[tlhIngan Hol] transport or transporter?
De'vID
de.vid.jonpin at gmail.com
Mon May 3 01:19:00 PDT 2021
On Sun, 2 May 2021 at 23:10, SuStel <sustel at trimboli.name> wrote:
> *Transporter* and *transport* are synonymous in this context, and the
> Klingons say *transport *in *Star Trek III. *There's no error here.

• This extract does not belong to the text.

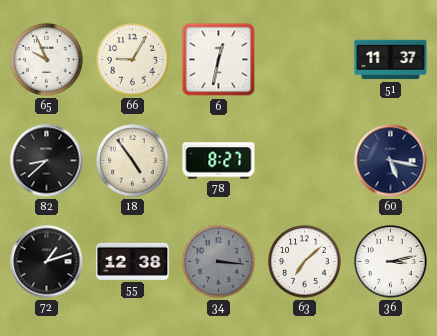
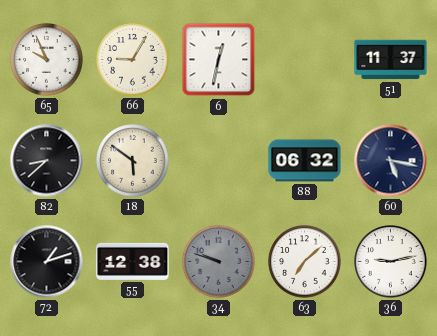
18: 4:54 -> 5:51
78: 8:27 -> none
88: none -> 06:32
34: 3:16 -> 9:48
36: 3:13 -> 9:13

> Okrand was just going along with the terminology of the movie he made the
> dictionary for.
>
> I agree that this isn't an error, so much as two alternative terms, one of
which is (or has become) much more popular than the other. Maybe at the
time that TKD was written, "transport beam" and "transport room" were still
in somewhat common use, but if I bet if you ask any Star Trek fan today
what the "correct" terminology is, almost everyone would say "transporter
beam" and "transporter room".
If you search chakoteya.net (one of the most popular Star Trek
transcript repositories), there are 2 instances of "transport beam" vs. 57
of "transporter beam", and 1 instance of "transport room" vs. 333 of
"transporter room". Clearly, the "transporter" variants of these terms are
by far more common.
In Google Books Ngram viewer (not restricted to Star Trek), "transporter
beam" has been winning out over "transport beam", and ditto for "room":
https://books.google.com/ngrams/graph?content=transport+beam%2C+transporter+beam&year_start=1800&year_end=2019&corpus=26&smoothing=3&direct_url=t1%3B%2Ctransport%20beam%3B%2Cc0%3B.t1%3B%2Ctransporter%20beam%3B%2Cc0
https://books.google.com/ngrams/graph?content=transport+room%2Ctransporter+room&year_start=1800&year_end=2019&corpus=26&smoothing=3&direct_url=t1%3B%2Ctransport%20room%3B%2Cc0%3B.t1%3B%2Ctransporter%20room%3B%2Cc0
(Before Star Trek, the terms had been used in civil and electrical
engineering.)
I also found an instance on the Klingon CD (in the language lab) of Marc
Okrand saying "The Klingon word for transporter beam is {jol}."
https://youtu.be/Bjp9t85pEr0?t=13
So it seems that, after TKD (2ed. in 1992, but the {jol} words appear
unchanged from the original 1985 edition), even Dr. Okrand switched to
using the "transporter" variant consistently (Power Klingon [1993], Klingon
CD [1996], Bird-Of-Prey poster [1998]). It's not an error, but it is
somewhat of an anachronism to preserve the "transport" variants as the
default definitions. It's basically a stylistic choice, I suppose.